Bunun üzerine 600 kadar güvercin, her bir ayağına içinde bir kiraz bulunan ipek kese bağlı olarak Antakya'dan salıverilir.
Canının kiraz çektiğini söylemesinden sadece üç gün sonra, özel "hava" postasıyla Lübnan'dan getirilen 1200 tane taze kiraz, büyük bir kâse içerisinde halifeye ikram edilir.
SAVAŞ ZAMANINDA KULLANILAN GÜVERCİNLER
Yol bulabilen güvercinlerin yetiştirilmesi bugün dünya çapında bir eğlenceye dönüşmüş ve gökyüzü birbiriyle yarışan güvercinlerle dolmuş olsa da, güvercinler savaş zamanı Avrupa'da çok daha ciddi görevler üstlenmişlerdir.
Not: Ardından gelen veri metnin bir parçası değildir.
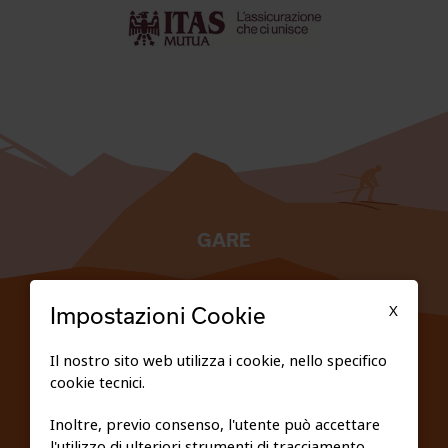
GARE
TESSERATI
X
Impostazioni Cookie
SCUOLE
Il nostro sito web utilizza i cookie, nello specifico
cookie tecnici.
FEDERAZIONE TRASPARENTE
Inoltre, previo consenso, l'utente può accettare
l'utilizzo di ulteriori strumenti di tracciamento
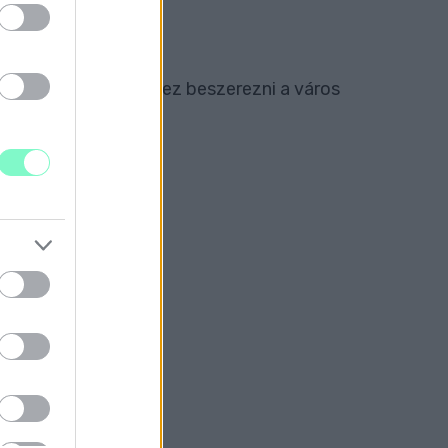
ZELEKTÍV
ogató, amit nem tervez beszerezni a város
kákat.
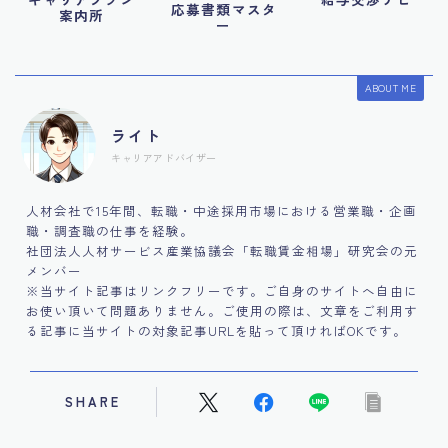
応募書類マスタ
案内所
ー
ABOUT ME
ライト
キャリアアドバイザー
人材会社で15年間、転職・中途採用市場における営業職・企画
職・調査職の仕事を経験。
社団法人人材サービス産業協議会「転職賃金相場」研究会の元
メンバー
※当サイト記事はリンクフリーです。ご自身のサイトへ自由に
お使い頂いて問題ありません。ご使用の際は、文章をご利用す
る記事に当サイトの対象記事URLを貼って頂ければOKです。
SHARE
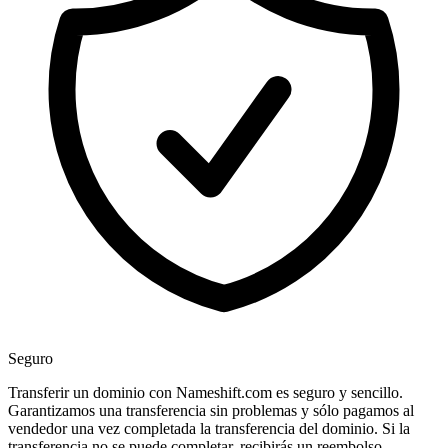
Seguro
Transferir un dominio con Nameshift.com es seguro y sencillo.
Garantizamos una transferencia sin problemas y sólo pagamos al
vendedor una vez completada la transferencia del dominio. Si la
transferencia no se puede completar, recibirás un reembolso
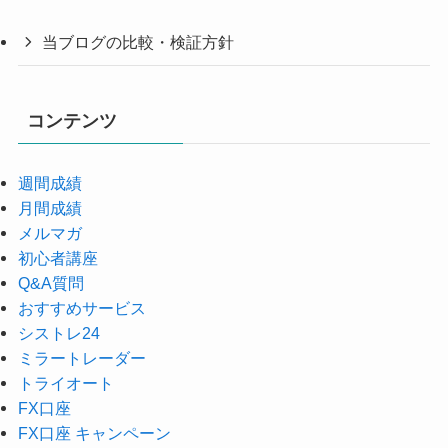
当ブログの比較・検証方針
コンテンツ
週間成績
月間成績
メルマガ
初心者講座
Q&A質問
おすすめサービス
シストレ24
ミラートレーダー
トライオート
FX口座
FX口座 キャンペーン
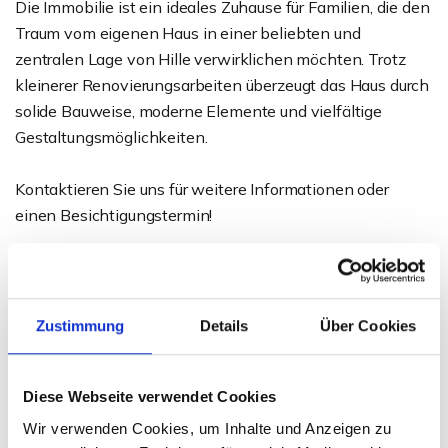
Die Immobilie ist ein ideales Zuhause für Familien, die den
Traum vom eigenen Haus in einer beliebten und
zentralen Lage von Hille verwirklichen möchten. Trotz
kleinerer Renovierungsarbeiten überzeugt das Haus durch
solide Bauweise, moderne Elemente und vielfältige
Gestaltungsmöglichkeiten.
Kontaktieren Sie uns für weitere Informationen oder
einen Besichtigungstermin!
Ansprechpartner
Sven Weihe
Zustimmung
Details
Über Cookies
Telefon: 0571 597 265 17
Telefax: 0571 870 490 05
Diese Webseite verwendet Cookies
weihe@wb-immobilien.de
Wir verwenden Cookies, um Inhalte und Anzeigen zu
Paris'in 1870-1871 Fransa-Prusya Savaşı sırasında kuşatma altında olduğu dönemde, posta güvercini kullanılmıştı.
Dört buçuk ay süren kuşatma sırasında postanın normal yollardan iletilmesi mümkün olmamıştı. İşe yarayan tek yöntem ise, şehir içine ve şehir dışına resmi ve özel binlerce mesaj ulaştıran güvercinler olmuştu.
İBN BATTÛTA HİNDİSTAN’A DAİR NE ANLATMIŞTI?
14'üncü yüzyıl Orta Çağ Hindistan'ında, Delhi'deki Müslüman sultanına gönderilecek mesajlar güvercinlerle değil, günümüzün bayrak koşucularına benzeyen kuryelerle iletiliyordu.
14'üncü yüzyılın hızlı gezgini İbn Battûta, tepesinde bakır çan bulunan bir değnek taşıyan bir adamın 500 metre boyunca mümkün olduğunca hızlı koştuğunu, zili duyan bir sonraki adamın mesajı alıp devam etmek üzere hazırlandığını anlatır.
Bu şekilde, Hindistan'ın doğu ucundan başkente mesaj göndermek en fazla beş gün sürüyordu.
‘MÜSLÜMAN OLMAK’ İTİMAT ETMEK İÇİN YETERLİYDİ
İslam dünyasının dört bir yanını gezen İbn Battûta, mal ve haber göndermekte kullanılan birçok dâhice yönteme rastlar.
Mekke'de karşılaştığı bir tüccar eliyle oğluna para gönderir; Müslüman olması ve kendisi gibi Tancalı olması sebebiyle bu tüccara itimat etmekte bir mahsur görmemiştir.
Yani kilometrelerce uzakta olan insanlar bile dönemin teknolojisini kullanarak birbirleriyle irtibat kurabilmiştir.
KANUNİ’NİN ‘MUHTEŞEM’ HABERLEŞME TEŞKİLATI
Dünyanın bilinen en muntazam haberleşme teşkilatı, 1539 yılında Kanuni Sultan Süleyman zamanında Osmanlılar tarafından kuruldu.
Buna göre ülkenin belirli noktalarına "menzil" adıyla konaklama istasyonları kurulup çevre ahalisi de menzilci tayin edilerek yeni bir haberleşme sistemi oluşturuldu.
Ülkenin en uç noktalarına kadar ulaşan bu haberleşme ağının merkezi İstanbul olup Anadolu ve Rumeli yönlerinde üç ana kola ayrılırdı. Bu ana kollar da birbirine tali yollarla bağlanırdı. Bu sisteme göre İstanbul'dan çıkan bir mektup çok kısa bir zaman zarfında ülkenin en uç noktasına kadar ulaşıyor ve herhangi bir güvenlik veya gecikme sorunu ile karşı karşıya kalmıyordu.